From The Trouble with Principle by Stanley Fish:
“Many bad things are now being done in the name of neutral principles, and I hope it is clear by now that it is no paradox to say that bad things are being done by something which doesn’t exist. Indeed, it is crucial that neutral principles not exist if they are to perform the function I have described, the function of facilitating the efforts of partisan agents to attach an honorific vocabulary to their agendas. For the effort to succeed, the vocabulary (of ‘fairness’, ‘merit’, ‘neutrality’, ‘impartiality’, ‘mutual respect’, and so on) must be empty, have no traction or bite of its own, and thus be an unoccupied vessel waiting to be filled by whoever gets to it first or with the most persuasive force.

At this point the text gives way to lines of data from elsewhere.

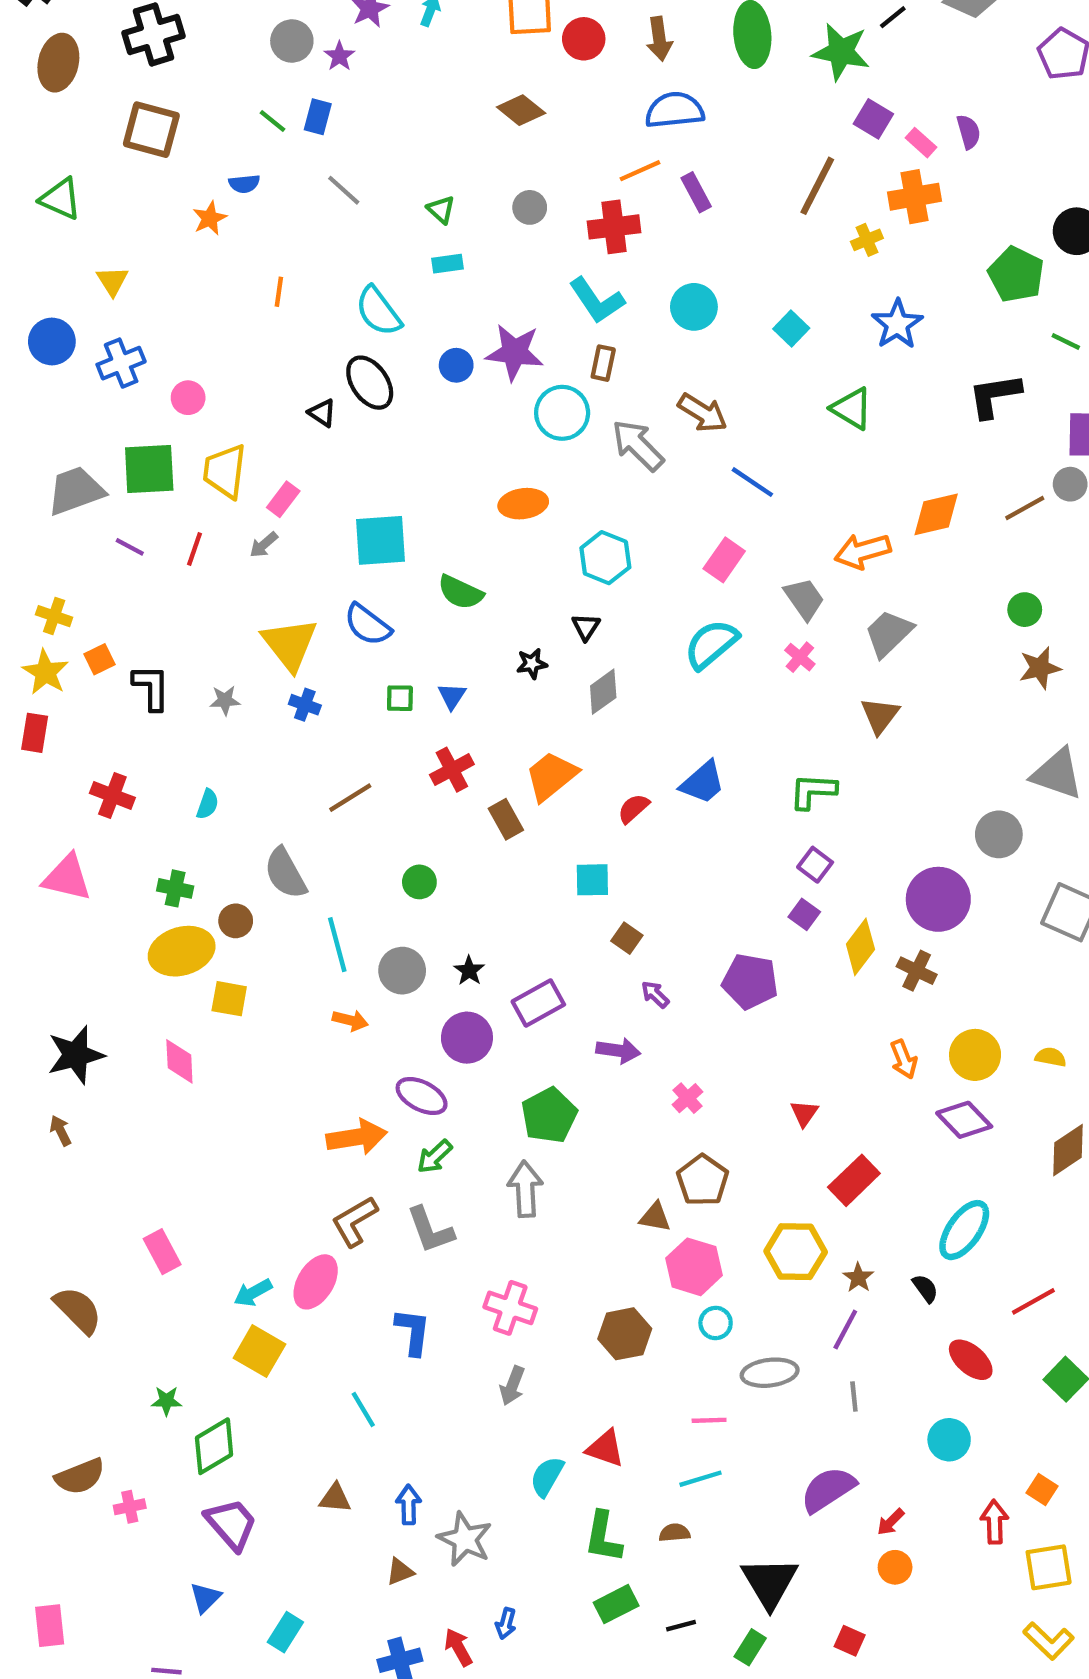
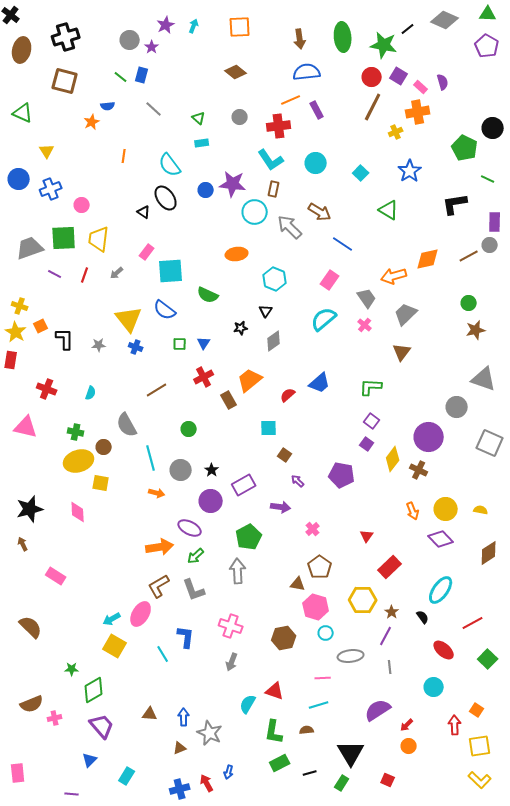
red circle: (584, 39) -> (372, 77), moved
pink rectangle: (283, 499) -> (147, 252), moved
pink rectangle: (162, 1252) -> (56, 576), moved, turned -30
cyan line: (363, 1409) -> (163, 654), moved

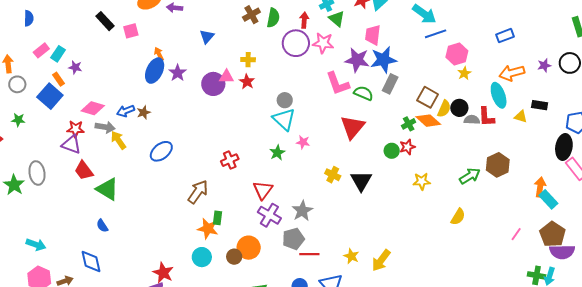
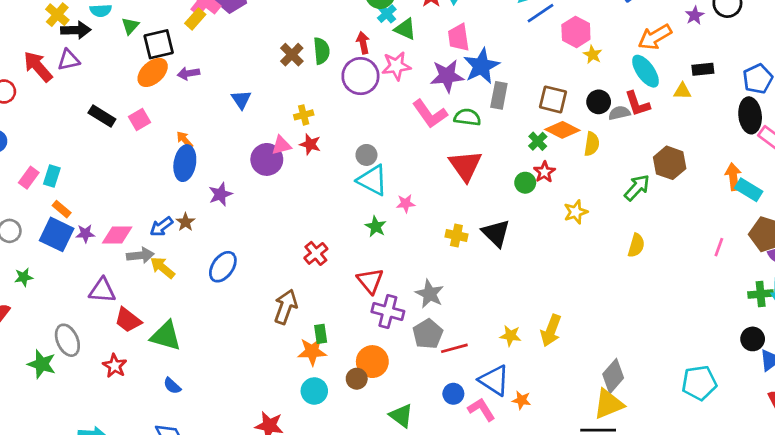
purple star: (75, 67) -> (85, 234), moved
purple star: (178, 73) -> (220, 194), moved, turned 30
yellow semicircle: (444, 109) -> (592, 144), moved
red star: (76, 129) -> (115, 366), moved, turned -30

“But while there is a strong relationship between the emptiness or nonexistence of neutral principles and the work that they do (again, the emptiness provides the space for the work), there is no relationship at all between the emptiness of neutral principles and the political direction of that work. I have labeled the things I see being done with neutral principles as ‘bad’ because they involve outcomes I neither desire nor approve. They are not ‘bad’ simply because they were generated by the vocabulary of neutral principles, for that vocabulary has also generated outcomes I favor, especially in the areas of civil rights and the expansion of opportunities for women in the workplace and on the athletic field. The fact that the game of neutral principles is really a political game — the object of which is to package your agenda in a vocabulary everyone, or almost everyone, honors — is itself neutral and tells you nothing about how the game will be played in a particular instance. The truth, as I take it to be, that neutral principles, insofar as they are anything, are the very opposite of neutral, and are filled with substance, won’t tell you what substance they are filled with or whether or not you will like it. The fact that someone is invoking neutral principles will give you no clue as to where he is likely to come out until he actually arrives there and reveals his substantive positions.
“Those who stand on neutral principles often wish to be neutral in the political sense, and they avoid taking sides in deference to the pluralism of the forces in the field. It is for them that Machiavelli reserves his greatest scorn: ‘As a general thing, anyone who is not your friend will advise neutrality, while anyone who is your friend will ask you to join him, weapon in hand.’ Taking sides, weapon in hand, is not a sign of zealotry or base partisanship; it is the sign of morality, and it is the morality of taking sides, of frank and vigorous political action that is to be celebrate (though not urged, for it is inevitable.
“Thus, a number of related and finally equivalent lessons: no principle not already inflected with substance; no substantive agenda that is not (in the only appropriate non-neutral sense) principled. No part of the self (deliberative reason, reflective self-consciousness) abstracted from substantive commitments, and therefor no vantage point from which to survey one’s beliefs and revise them. No good reason to set one’s beliefs aside in favor of some higher-order impartiality or ethic of mutual respect, unless those abstractions are what you believe in — unless, that is, they are substantive and available to challenge as such. No vocabulary not already laden with substance and therefore no neutral-observation language on the basis of which non-biased action can be taken. No device, either representational or empirical, for quarantining politics, and therefore no hope of a procedural republic from which divisive issues have been banished and in which we can all just get along. No straight line from those lessons to the solution of any real-life problem; they are of no help and do no work except the (non-directing) work of telling you that you are on your own and that the resources you need are within you, if they are anywhere.
“The main thing I believe is that conflict is manageable only in the short run and that structures of conciliation and harmony are forever fragile and must always be shored up, with uncertain success. I am tempted to turn this into an imperative — perhaps, with a nod to Frederic Jameson, ‘always politicize’ — but the imperative would be unnecessary, for that is what we do all the time, whether we choose to or not.”